Hierzu entschied das Amtsgericht München mit Beschluss vom 10.07.2012 (Az. 142 C 32827/11), dass die Reisekosten des klägerischen Rechtsanwaltes nicht erstattungsfähig im Sinne von § 91 ZPO sind. Diese Kosten sind mangels Vorliegen eines sachlichen Grundes nicht als notwendig anzusehen. Die Parteien sind nämlich gehalten, so kostengünstig wie möglich zu prozessieren. Hiervon kann nicht ausgegangen werden, wenn der Kläger eine Klage vor einem Gericht am anderen Ende in Deutschland einreicht, zu dem keinerlei örtlicher Bezug besteht.

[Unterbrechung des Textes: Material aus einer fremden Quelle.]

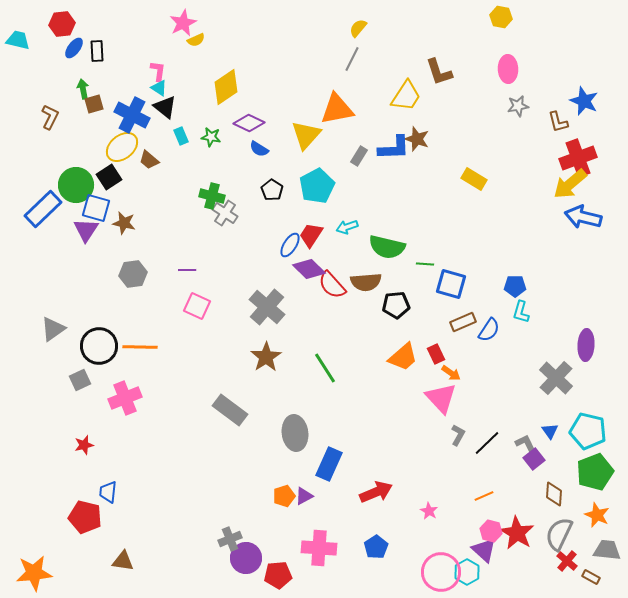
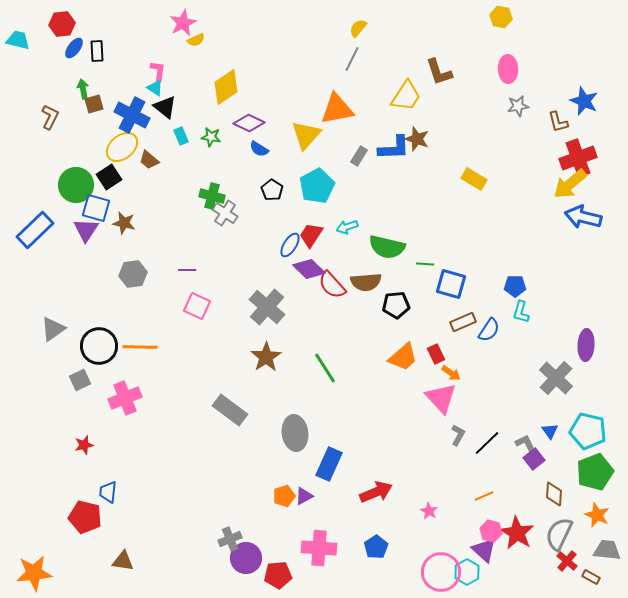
cyan triangle at (159, 88): moved 4 px left
blue rectangle at (43, 209): moved 8 px left, 21 px down
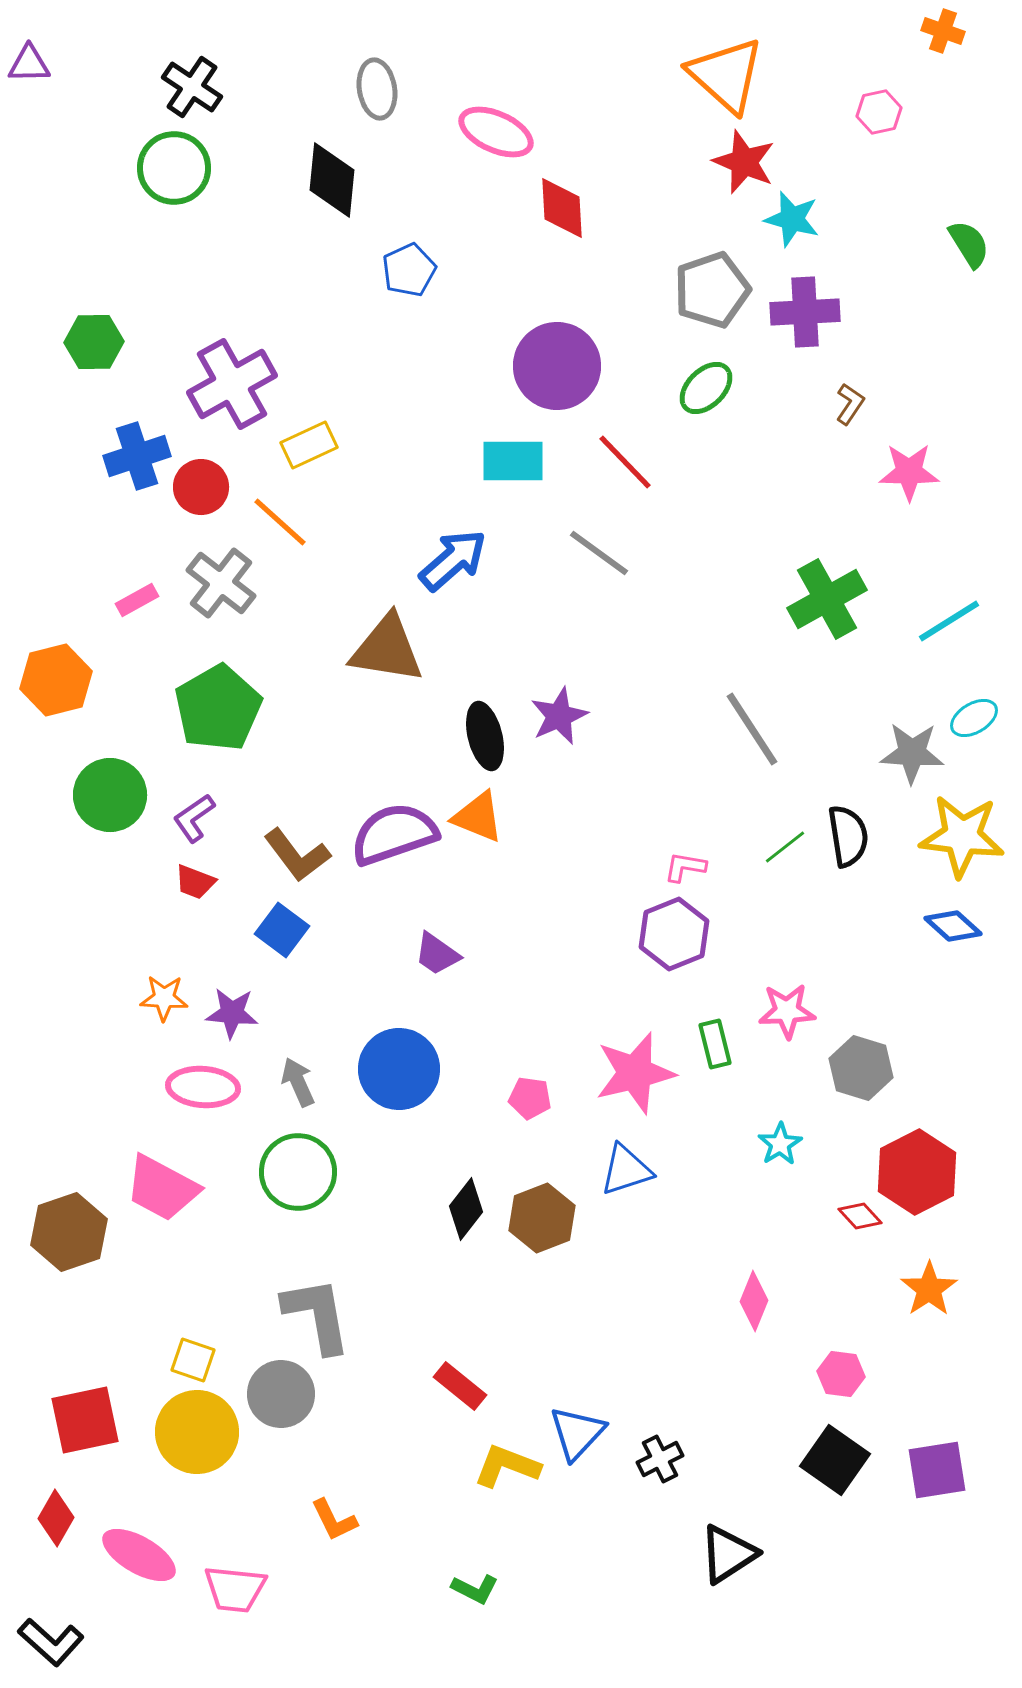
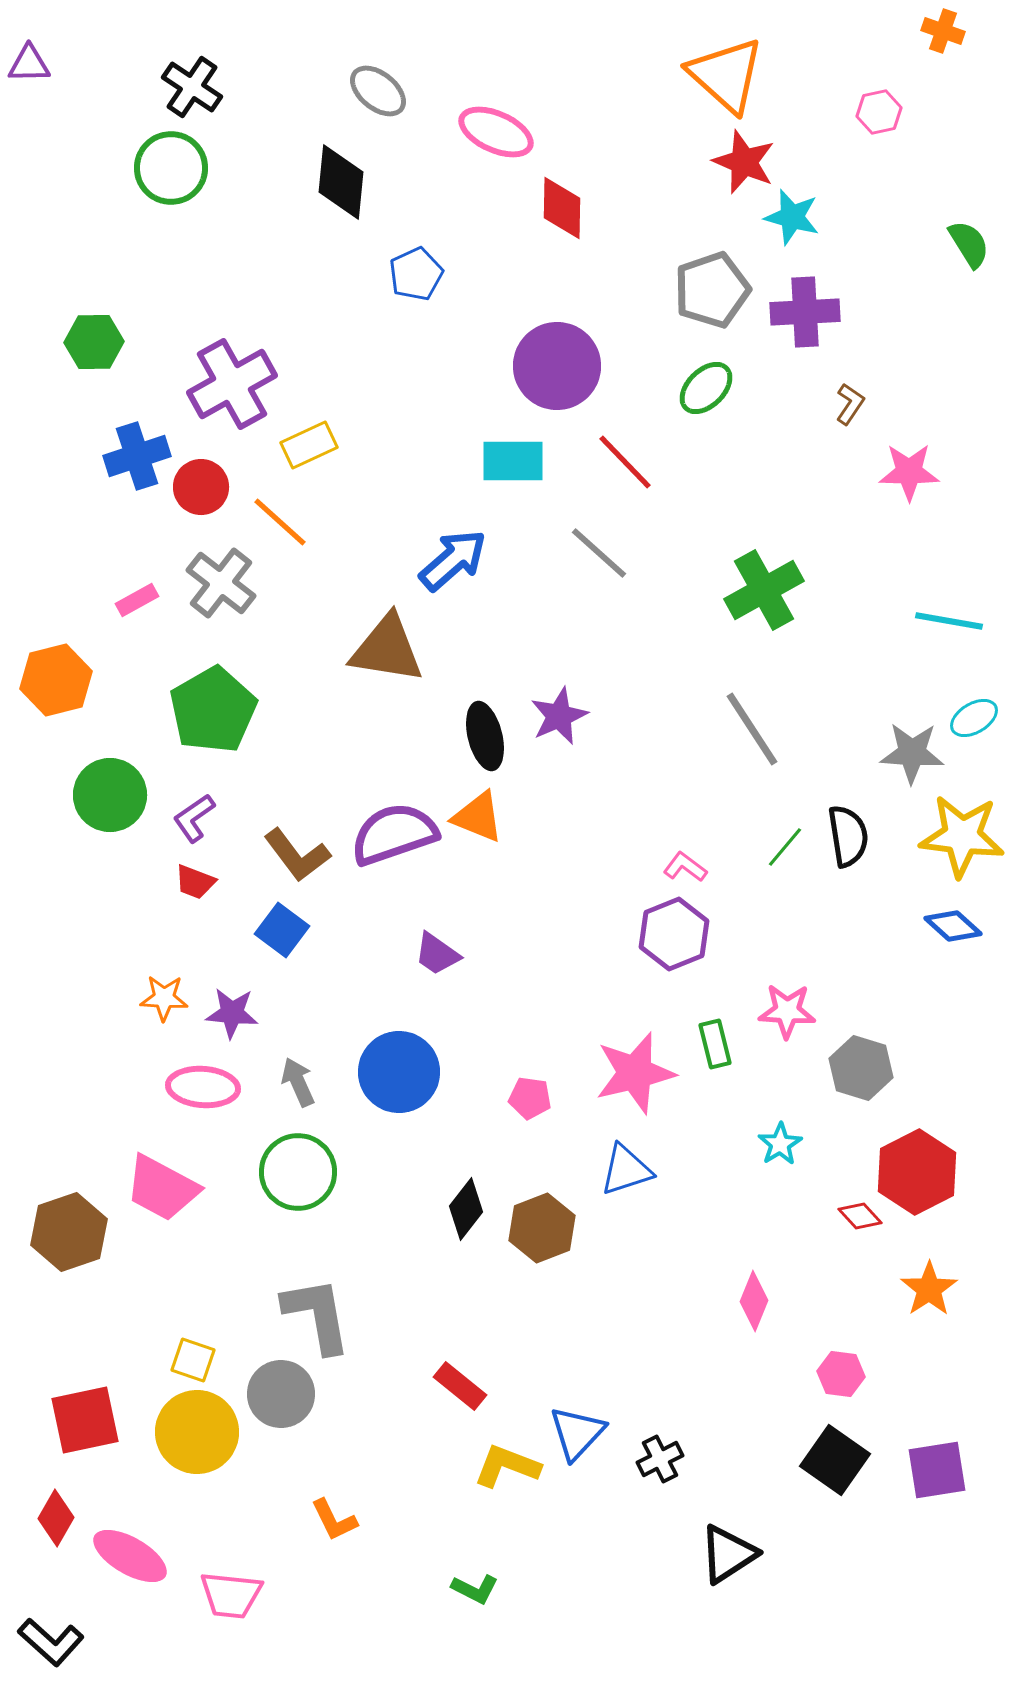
gray ellipse at (377, 89): moved 1 px right, 2 px down; rotated 42 degrees counterclockwise
green circle at (174, 168): moved 3 px left
black diamond at (332, 180): moved 9 px right, 2 px down
red diamond at (562, 208): rotated 4 degrees clockwise
cyan star at (792, 219): moved 2 px up
blue pentagon at (409, 270): moved 7 px right, 4 px down
gray line at (599, 553): rotated 6 degrees clockwise
green cross at (827, 599): moved 63 px left, 9 px up
cyan line at (949, 621): rotated 42 degrees clockwise
green pentagon at (218, 708): moved 5 px left, 2 px down
green line at (785, 847): rotated 12 degrees counterclockwise
pink L-shape at (685, 867): rotated 27 degrees clockwise
pink star at (787, 1011): rotated 6 degrees clockwise
blue circle at (399, 1069): moved 3 px down
brown hexagon at (542, 1218): moved 10 px down
pink ellipse at (139, 1555): moved 9 px left, 1 px down
pink trapezoid at (235, 1589): moved 4 px left, 6 px down
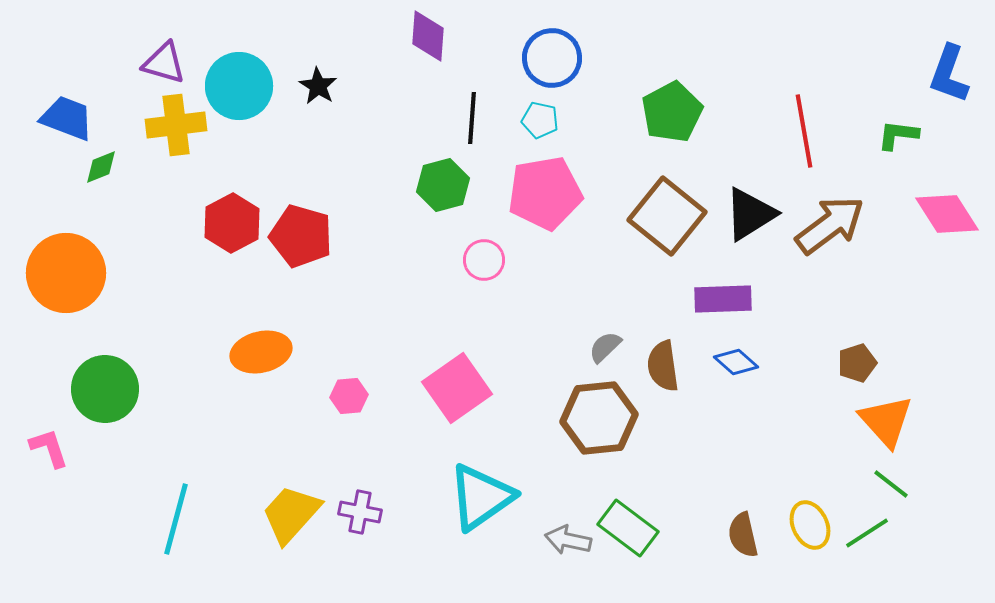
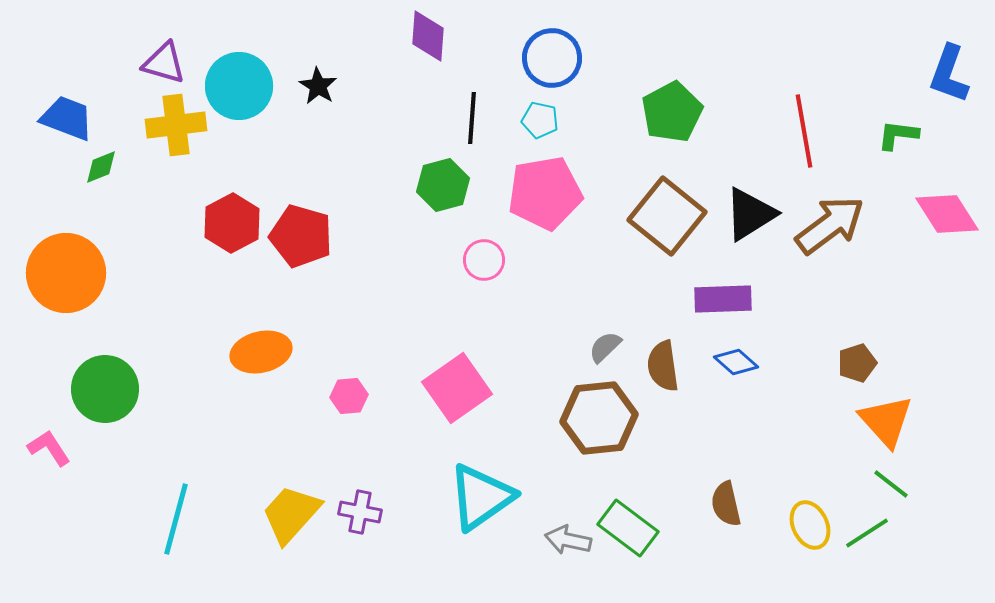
pink L-shape at (49, 448): rotated 15 degrees counterclockwise
brown semicircle at (743, 535): moved 17 px left, 31 px up
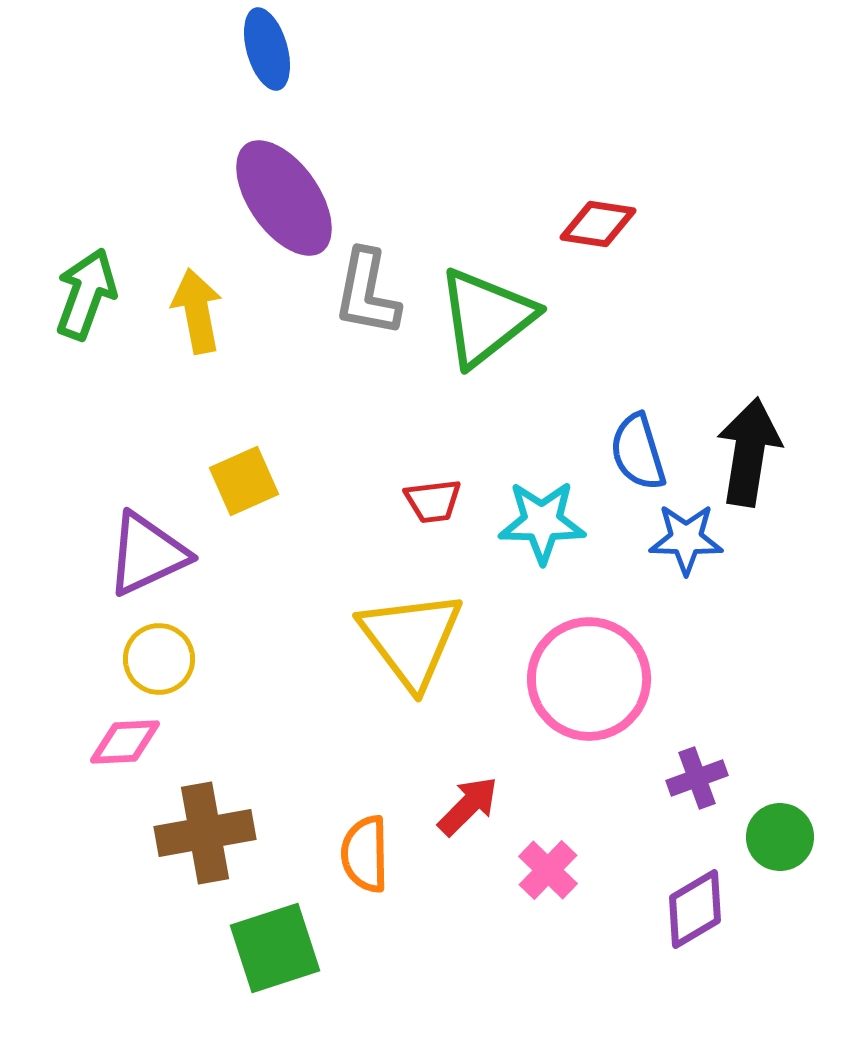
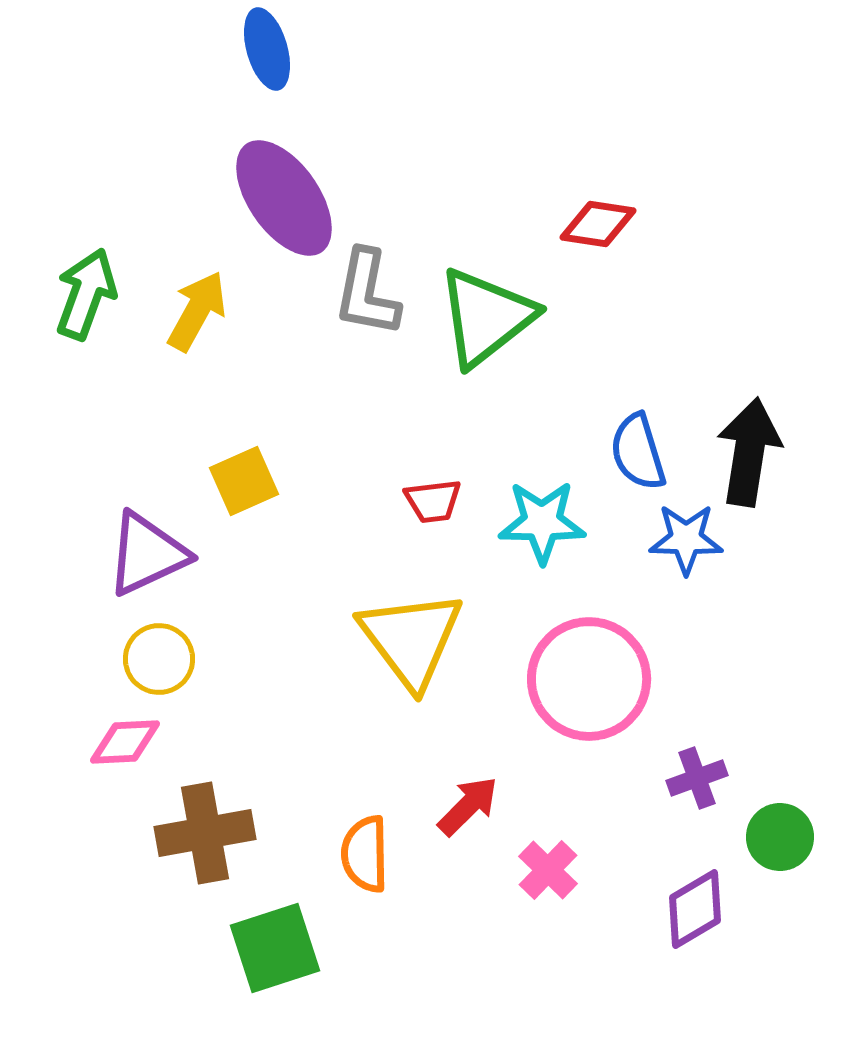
yellow arrow: rotated 40 degrees clockwise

Diese Entscheidung ist zu begrüßen. Denn gerade in Filesharing-Verfahren rufen bislang viele Rechteinhaber weit entfernte Gerichte an. Oftmals geschieht das, weil diese Gerichte häufig im Sinne der Musikindustrie urteilen. Dies ist für die verklagten Anschlussinhaber auch von Nachteil, weil sich dadurch ihr Prozesskostenrisiko erhöht. Aufgrund der damit verbundenen Willkür fordern wir die Abschaffung des fliegenden Gerichtsstandes.